Division of Community Health Sciences, University of Illinois at Chicago School of Public Health, Chicago, IL, USA.
Division of Community Health Sciences, University of Illinois at Chicago School of Public Health, Chicago, IL, USA.
Drug Alcohol Depend. 2023 Mar 1;244:109782. doi: 10.1016/j.drugalcdep.2023.109782. Epub 2023 Jan 20.
Opioid use has been increasing at alarming rates over the past 15 years, yet uptake of medication for opioid use disorder (MOUD) remains low. Much of the research on individual characteristics predicting MOUD uptake is equivocal, and there is a dearth of research on setting-level and network-level characteristics that predict MOUD uptake. Towards a more holistic, multilevel understanding, we explore individual-level, network-level, and community-level characteristics associated with MOUD uptake.

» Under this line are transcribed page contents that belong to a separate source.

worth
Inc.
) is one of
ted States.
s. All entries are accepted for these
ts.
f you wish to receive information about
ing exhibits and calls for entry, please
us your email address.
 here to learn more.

Baseline data from a longitudinal study of young people who inject drugs and their injection and support network members living in Chicago (N = 165) was used to conduct cross-sectional multilevel logistic regression analyses to examine associations between MOUD uptake and a set of potential predictors at the individual-, network-, and community-levels that were chosen based on theoretical relevance or support from previous empirical studies.

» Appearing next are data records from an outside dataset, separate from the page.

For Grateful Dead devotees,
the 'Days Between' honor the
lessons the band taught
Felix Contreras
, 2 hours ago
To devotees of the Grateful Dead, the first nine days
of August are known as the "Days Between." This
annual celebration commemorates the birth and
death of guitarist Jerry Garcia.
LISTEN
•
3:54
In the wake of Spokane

Stigma at both the individual and community levels was significantly associated with MOUD uptake (though in different directions). Greater individual-level stigma was associated with a higher likelihood of MOUD uptake, while having a more normatively stigmatizing community environment was associated with a lower likelihood of MOUD uptake. Using heroin and cocaine simultaneously and having a larger support network were associated with a greater likelihood of MOUD uptake.
The present study's holistic, multilevel approach identified three individual-level characteristics, one network-level characteristic, and one community-level characteristic associated with MOUD uptake. However, more research is needed examining multilevel predictors, to help with developing interventions addressing barriers to MOUD use at multiple levels of influence.

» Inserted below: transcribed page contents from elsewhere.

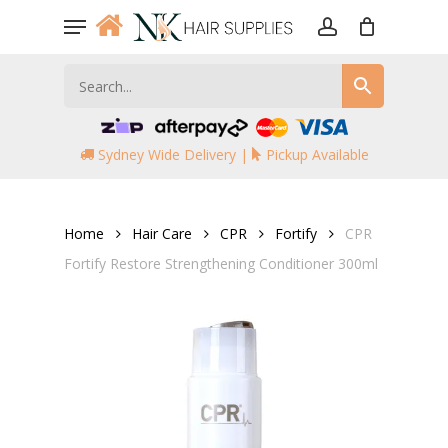
Skip
Menu
to
account
main
content
Sydney Wide Delivery |
Pickup Available
Home
Hair Care
CPR
Fortify
CPR
Fortify Restore Strengthening Conditioner 300ml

在过去的 15 年中,阿片类药物的使用呈惊人的速度增长,但阿片类药物使用障碍(MOUD)的药物治疗使用率仍然很低。大量关于预测 MOUD 使用率的个体特征的研究结果存在争议,而且关于预测 MOUD 使用率的设置水平和网络水平特征的研究也很少。为了更全面、多层次地了解这一问题,我们探讨了与 MOUD 使用率相关的个体水平、网络水平和社区水平特征。
利用一项针对居住在芝加哥的注射毒品的年轻人及其注射和支持网络成员的纵向研究的基线数据(N=165),进行横断面多层次逻辑回归分析,以检验 MOUD 使用率与个体、网络和社区层面的一组潜在预测因素之间的关联,这些因素是根据理论相关性或以往实证研究的支持而选择的。
个体和社区层面的污名与 MOUD 使用率显著相关(尽管方向不同)。个体层面的污名程度越高,接受 MOUD 治疗的可能性就越大,而社区环境的规范污名化程度越高,接受 MOUD 治疗的可能性就越小。同时使用海洛因和可卡因以及拥有更大的支持网络与接受 MOUD 治疗的可能性更大相关。
本研究的整体、多层次方法确定了三个个体特征、一个网络特征和一个社区特征与 MOUD 使用率相关。然而,需要更多的研究来检验多层次的预测因素,以帮助开发针对多个影响层面的 MOUD 使用障碍的干预措施。